Finnish daily Hufvudstadsbladet reasoned along similar lines of thought: "Russia's actions now compels a reassessment of the prevailing world order". Västerbottenskuriren adds to this argumentation: "It is not the conflict per se - known for long - that has triggered the deterioration, but the fact that Russia has chosen to lower its threshold barring the use of violence and thus has chosen to change the rules of international relations. The Russian position constitutes a direct challenge to the current world order and signifies a new phase in Russian foreign policy." Världen idag concludes: "Due to Russian action in Georgia the security situation in Europe has deteriorated. And when Russia challenges the world, the mechanisms of the world community are paralyzed." Finally, Russian Novye Izvestiya has its own angle on the report, claiming that it supports the notion that Israeli military advisors took active part in the war on Georgia's side.

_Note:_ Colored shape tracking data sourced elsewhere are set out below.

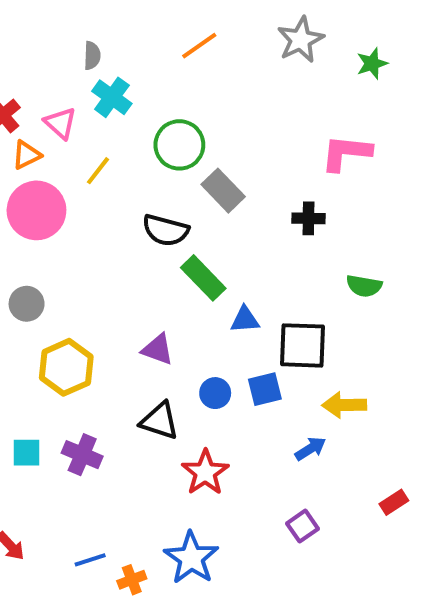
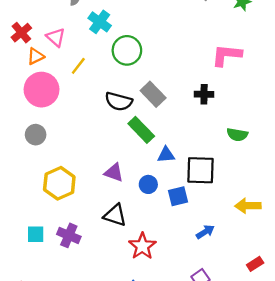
cyan cross: (112, 97) -> (100, 22), moved
gray rectangle: (223, 191) -> (153, 94), moved
gray circle: (27, 304) -> (36, 135), moved
blue circle: (215, 393) -> (148, 184), moved
yellow arrow: (344, 405) -> (248, 206), moved

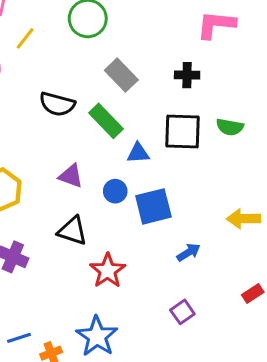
black semicircle: (119, 101) -> (57, 104), moved
black square: (200, 170) -> (182, 132), moved
blue square: (178, 196) -> (153, 206), size x1.4

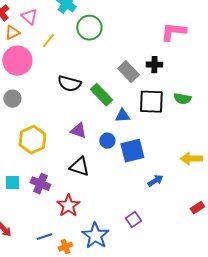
gray rectangle: (121, 75) -> (128, 72), moved
red star: (108, 271) -> (68, 206), moved
purple square: (182, 312) -> (133, 220), moved

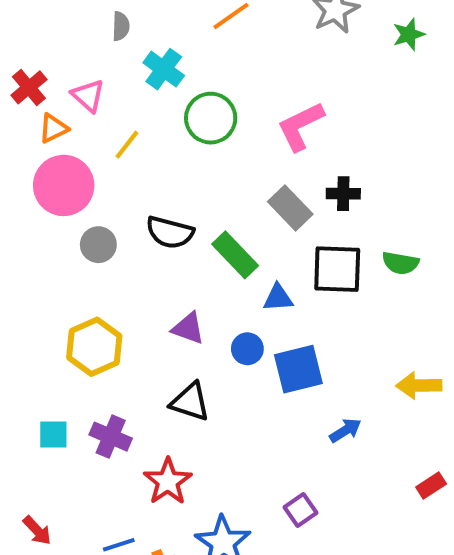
pink L-shape: (173, 32) -> (300, 126), moved, turned -32
gray circle: (12, 99) -> (98, 245), moved

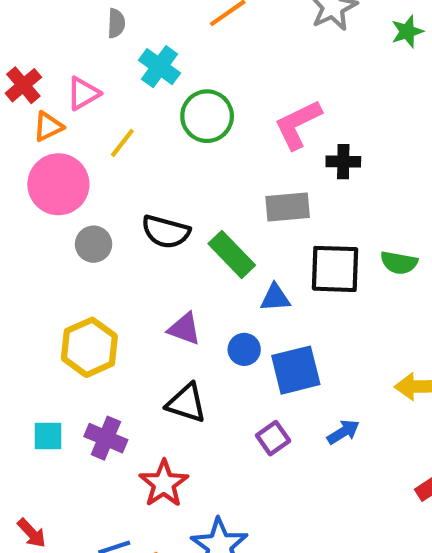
pink triangle: (88, 96) -> (83, 93), turned 48
black cross: (343, 194) -> (343, 162), moved
gray rectangle: (290, 208) -> (288, 207), turned -51
purple square: (300, 510) -> (273, 438), moved

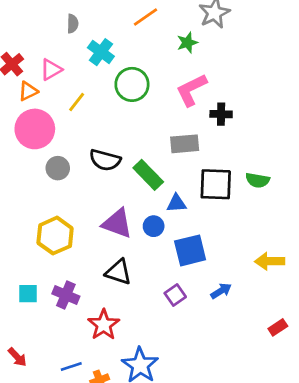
green star: (407, 32) -> (187, 43), moved
purple triangle: (184, 329) -> (117, 223), size x1.4
blue circle: (244, 349) -> (154, 226), moved

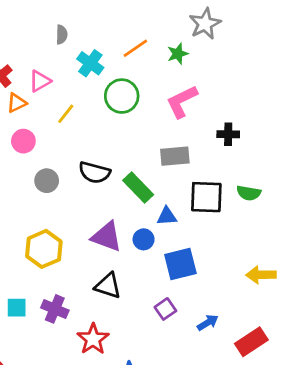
orange line: (145, 17) -> (135, 48), moved
black cross: (221, 114) -> (228, 134), moved
pink circle: (35, 129) -> (23, 141), size x0.6
blue arrow: (221, 291) -> (208, 323), moved
red rectangle: (278, 327) -> (251, 342), moved, size x1.6

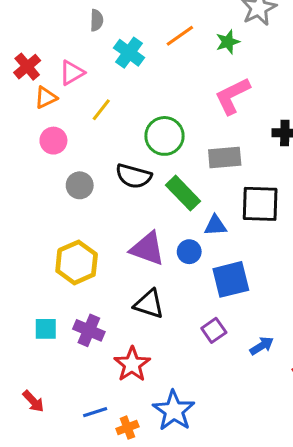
green circle: (122, 96) -> (164, 136), moved

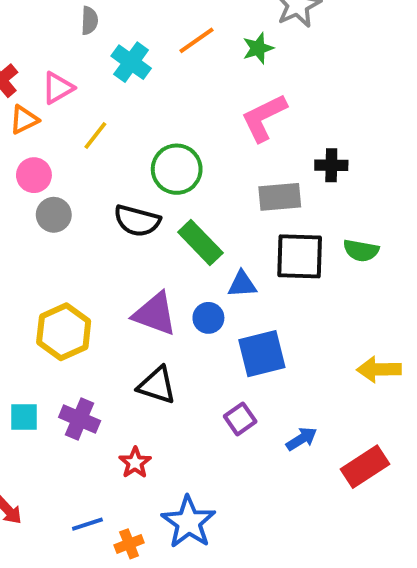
gray rectangle: (225, 158) -> (280, 197), moved
gray circle: (80, 185) -> (54, 215), moved
red star: (132, 364) -> (135, 463), size x0.7

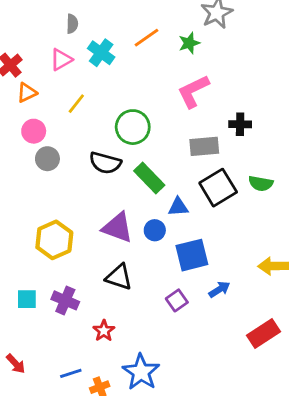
pink triangle: (58, 88) -> (61, 60), moved
black square: (300, 256) -> (218, 188), turned -33
blue arrow: (302, 439) -> (219, 289), moved

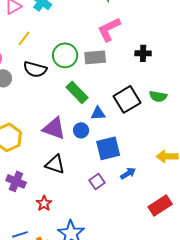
gray rectangle: (204, 146) -> (95, 57), moved
black semicircle: (105, 163) -> (35, 69), moved

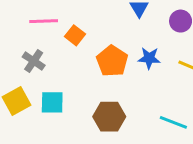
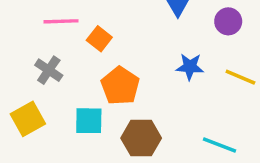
orange pentagon: (112, 61) -> (120, 86), moved
cyan square: (52, 102) -> (89, 121), moved

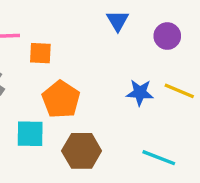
orange square: (99, 39) -> (40, 53), turned -35
blue star: (190, 67) -> (140, 93), moved

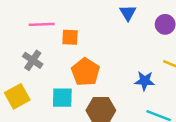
blue star: (140, 93) -> (145, 81), moved

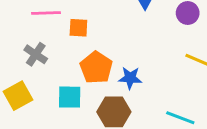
blue star: (145, 81) -> (130, 78), moved

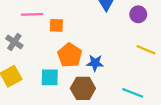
gray cross: (36, 54) -> (14, 42), moved

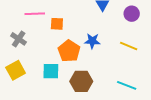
yellow line: (146, 50) -> (129, 46), moved
blue star: (95, 63) -> (92, 41), moved

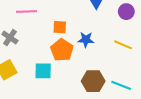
orange square: (57, 24) -> (60, 27), moved
brown hexagon: (81, 81) -> (93, 81), moved

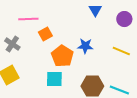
orange square: (60, 27) -> (45, 34), moved, turned -32
cyan square: (43, 71) -> (54, 79), moved

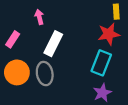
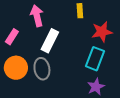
yellow rectangle: (116, 12) -> (80, 11), moved
pink arrow: (39, 17) -> (37, 16), size x1.5

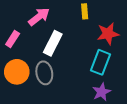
pink arrow: (37, 16) -> (39, 17), turned 65

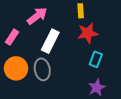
red star: (108, 34) -> (88, 33), moved
cyan rectangle: (100, 62) -> (96, 59), size x0.7

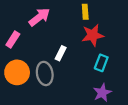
white rectangle: (50, 41) -> (61, 53), moved, size x0.6

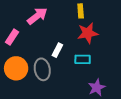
cyan rectangle: (101, 63) -> (83, 59), moved, turned 70

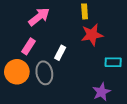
pink rectangle: (12, 37) -> (28, 46), moved
cyan rectangle: (83, 59) -> (113, 62), moved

It is indeed peculiar how the media spins different stories, but also how security interests get their story across - here the Russian menace. That my own contribution to the Georgia report got minimal attention may perhaps point to the fallacies of mainstream media. Fundamentally questioning the extent and significance of the so-called Russian cyberwar against Georgia, it should really have attracted more notice than it did, since the general image portrayed by international media was that of a massive cyber attack.

Still, it is often not the stories that challenge assumptions, but the ones that confirm bias which conquer the day. Once the media beat has been set, even a potential scoop would have great difficulty to overcome a consensual media agenda. So, by the end of the day, there is little room for deviance as the public policy-media discourse evolves. When one, to the contrary, gets one's message across, there is no saying how it will be processed by its recipients, given the fundamental predisposition to interpret Russia in very simplified terms. That is the basic dilemma of policy-media interaction - a dilemma that may or may not be averted by the workings of a global and independent blog discourse. At least, blogs give each and everyone the opportunity to have his or her say, even though alternative facts and hypotheses risk getting lost in cyberspace.

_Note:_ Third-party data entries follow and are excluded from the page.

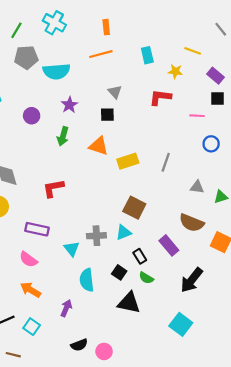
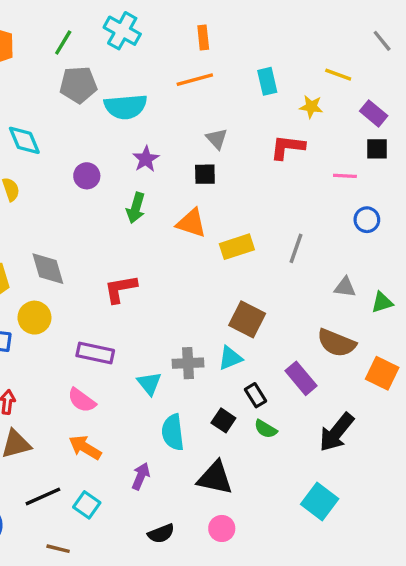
black triangle: (129, 303) -> (215, 478), moved
pink circle: (104, 351) -> (222, 528), moved

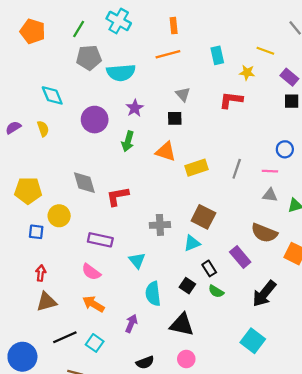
purple circle: (87, 176) -> (95, 120), size x1.5
pink line: (345, 176) -> (270, 171), moved
gray diamond: (48, 269) -> (84, 183), moved
gray cross: (188, 363) -> (160, 225), moved

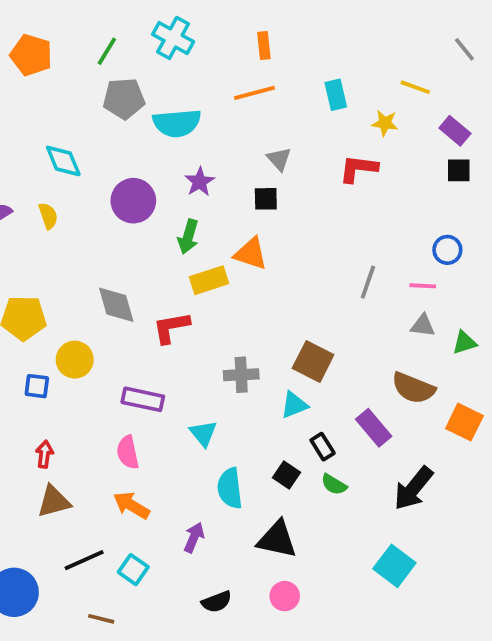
yellow rectangle: (197, 168) -> (209, 280), moved
pink semicircle: (91, 272) -> (128, 452), turned 42

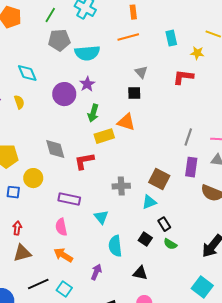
purple star: (200, 182) -> (87, 84), moved
purple rectangle: (374, 428) -> (191, 167), moved, turned 48
black triangle: (277, 539) -> (140, 273), size x0.7

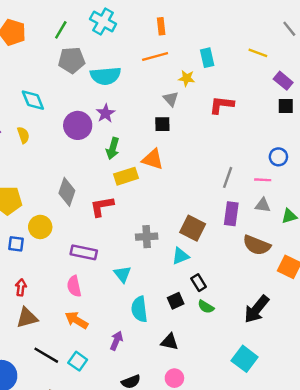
yellow star: (197, 53) -> (187, 78), moved
gray diamond: (55, 149) -> (67, 192), turned 35
black square: (145, 239) -> (176, 301), turned 32
black line: (38, 284) -> (46, 355), turned 55

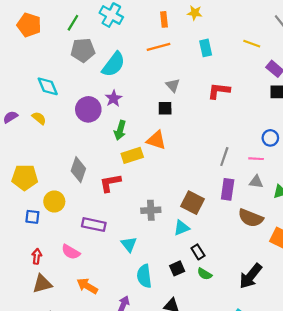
cyan semicircle: (106, 76) -> (114, 64), turned -48
yellow star: (187, 78) -> (195, 13), moved
yellow semicircle: (23, 135) -> (39, 118), turned -32
pink semicircle: (74, 286) -> (71, 252), moved, turned -48

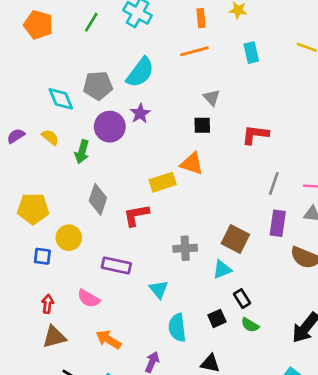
gray pentagon: (83, 50) -> (98, 86), moved
red L-shape: (219, 91) -> (255, 135), moved
green arrow: (120, 130) -> (82, 152), moved

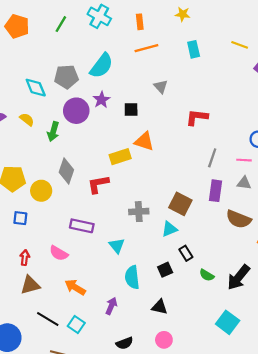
orange rectangle: (201, 18) -> (140, 22), moved
black square: (202, 125) -> (131, 110), moved
yellow circle: (69, 238) -> (41, 191), moved
green semicircle: (250, 325) -> (207, 275), moved

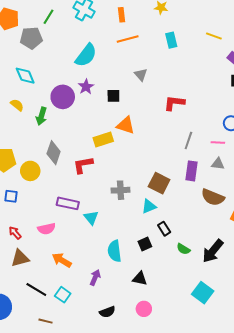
gray pentagon: (66, 77) -> (31, 38), moved
cyan triangle: (117, 246) -> (91, 218), moved
pink semicircle: (59, 253) -> (46, 229), turned -42
red arrow: (25, 258) -> (15, 233), turned -48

Photo award for Georgia coverage

Earlier this week, the Swedish Dagens Nyheter news photographer Lars Lindqvist won second price in the World Press Photo competition for his photo coverage of the Russo-Georgian war in August 2008. His pictures, in my view, give a face to human conflict that accounts for war - ancient and modern: tragedy and drama, waiting and action.

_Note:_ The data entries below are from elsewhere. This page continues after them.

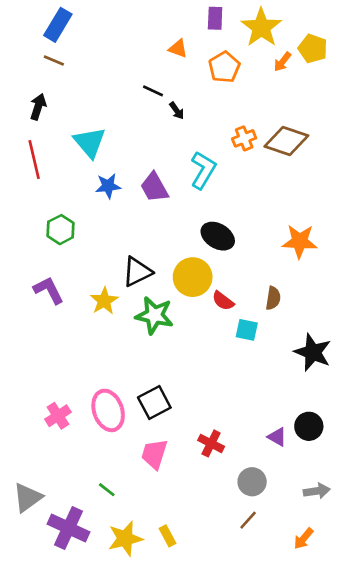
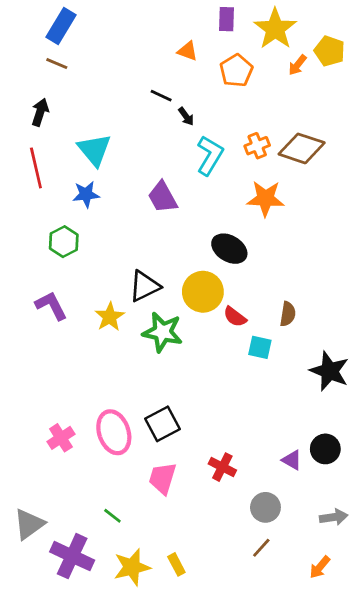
cyan L-shape: (203, 170) -> (210, 155), moved
blue star: (108, 186) -> (86, 194), moved
orange star: (300, 241) -> (265, 199), moved

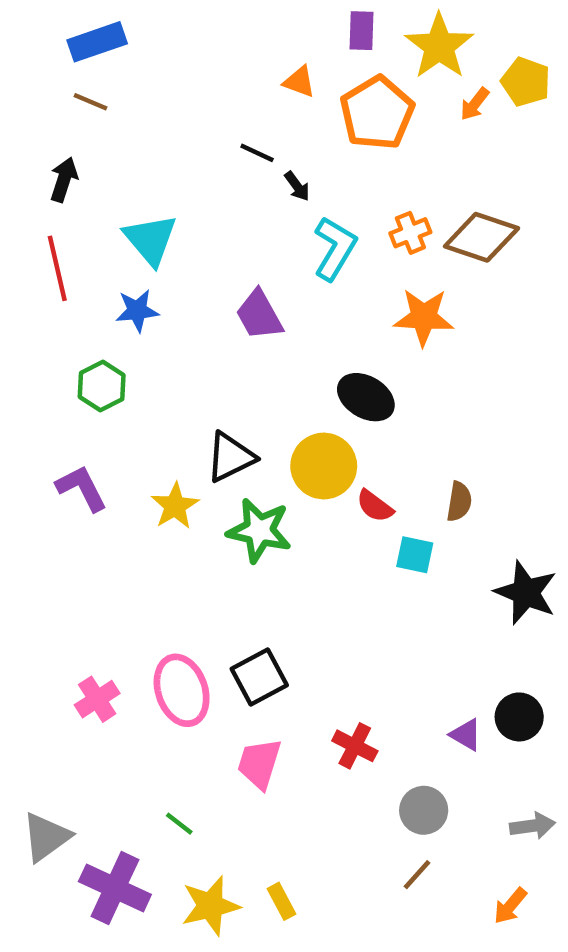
blue rectangle: (61, 26) -> (97, 42), turned 40
orange pentagon: (236, 71) -> (377, 113), size x1.4

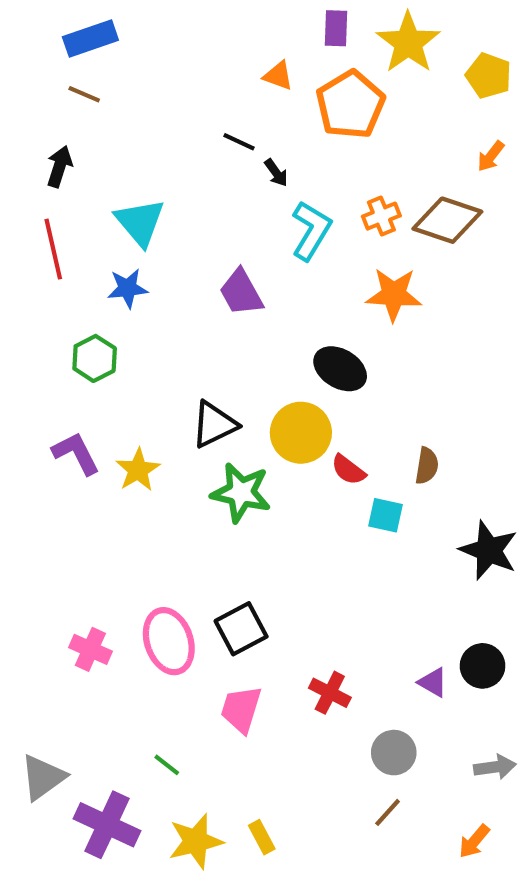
orange arrow: (475, 104) -> (491, 156), moved
yellow star: (175, 506) -> (138, 470), moved
pink cross: (97, 699) -> (90, 649), turned -33

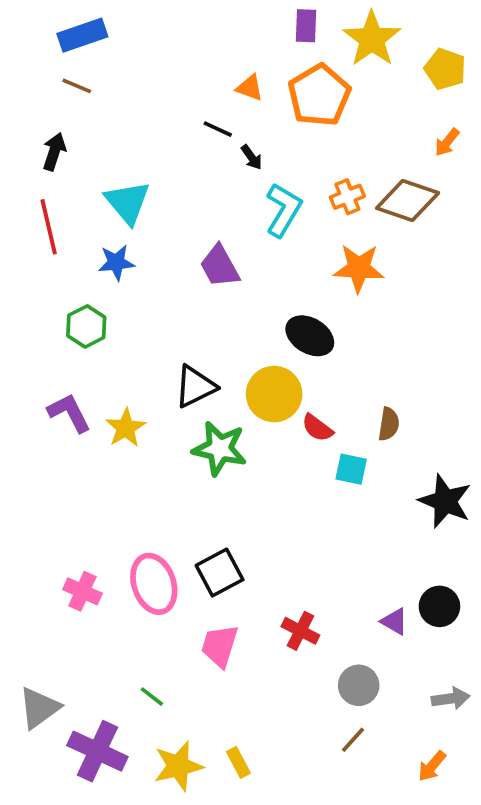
orange triangle: (278, 76) -> (250, 88), moved

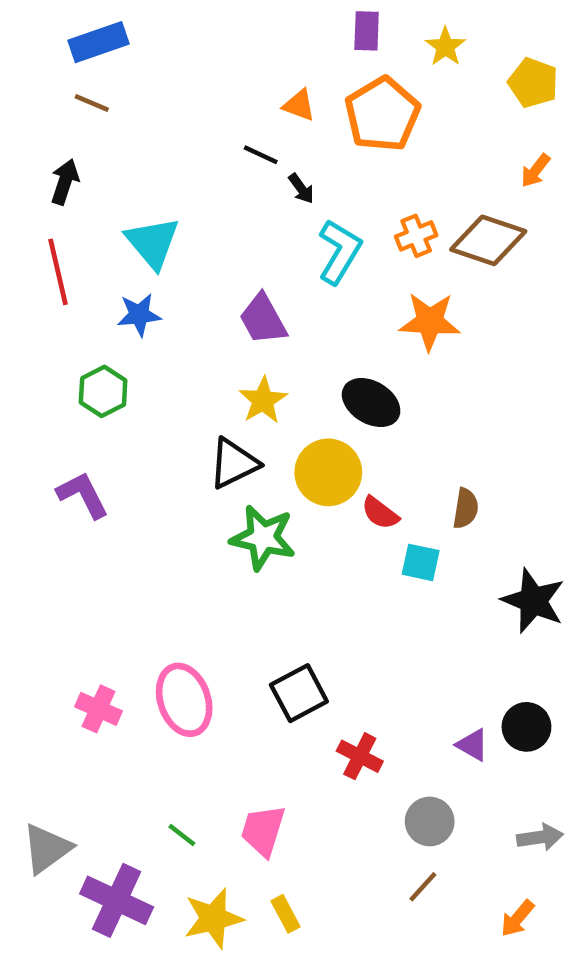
yellow star: (372, 39) -> (445, 47), size x0.6
yellow star: (126, 428) -> (263, 400), moved
black square: (220, 573) -> (299, 693), moved
pink trapezoid: (220, 646) -> (263, 830), moved

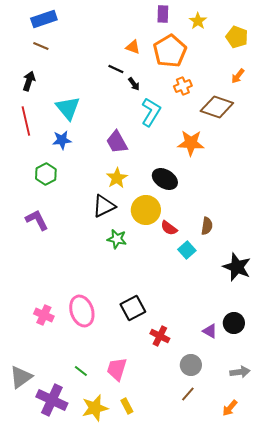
orange cross: (416, 236) -> (183, 86), moved
green star: (263, 538) -> (117, 239), size x0.7
cyan square: (421, 562) -> (187, 250), turned 36

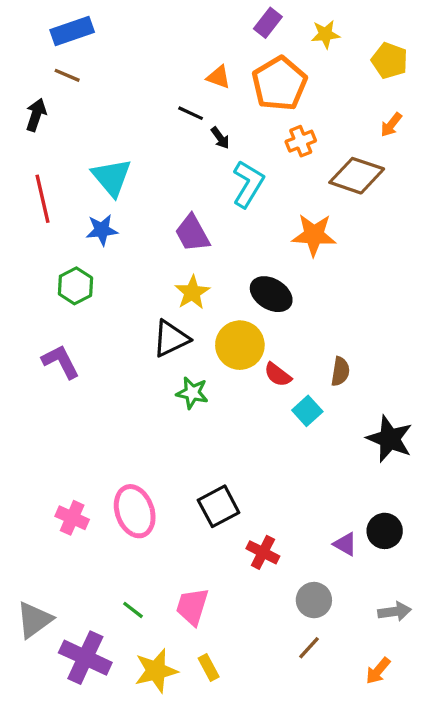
purple rectangle: (163, 14) -> (268, 23), turned 36
yellow star: (198, 21) -> (325, 34), turned 30
black arrow: (29, 81) -> (36, 115), moved

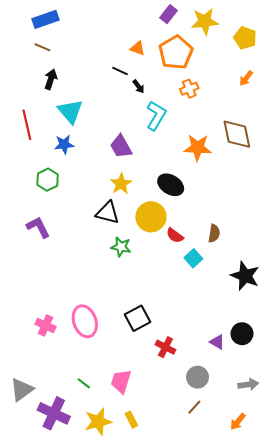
yellow star: (325, 34) -> (205, 21), size x1.5
black arrow: (36, 115) -> (51, 79), moved
brown diamond: (357, 176) -> (237, 134), moved, turned 60
black triangle: (171, 339) -> (108, 213), turned 40

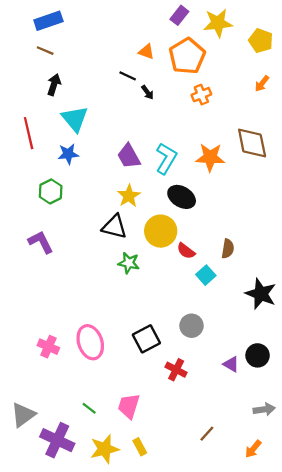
cyan L-shape: (156, 115) -> (166, 158), moved
gray circle: (198, 377) -> (191, 326), moved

World Press Photo was founded in the Netherlands in 1955 as a non-commercial organization with the purpose of supporting and forwarding the cause of professional news' photographers with the world as their field of work. The organization arranges an annual photo competition, which has formed a basis for the encouragement of photo journalism. Lindqvist won second prize in the General News Stories cathegory.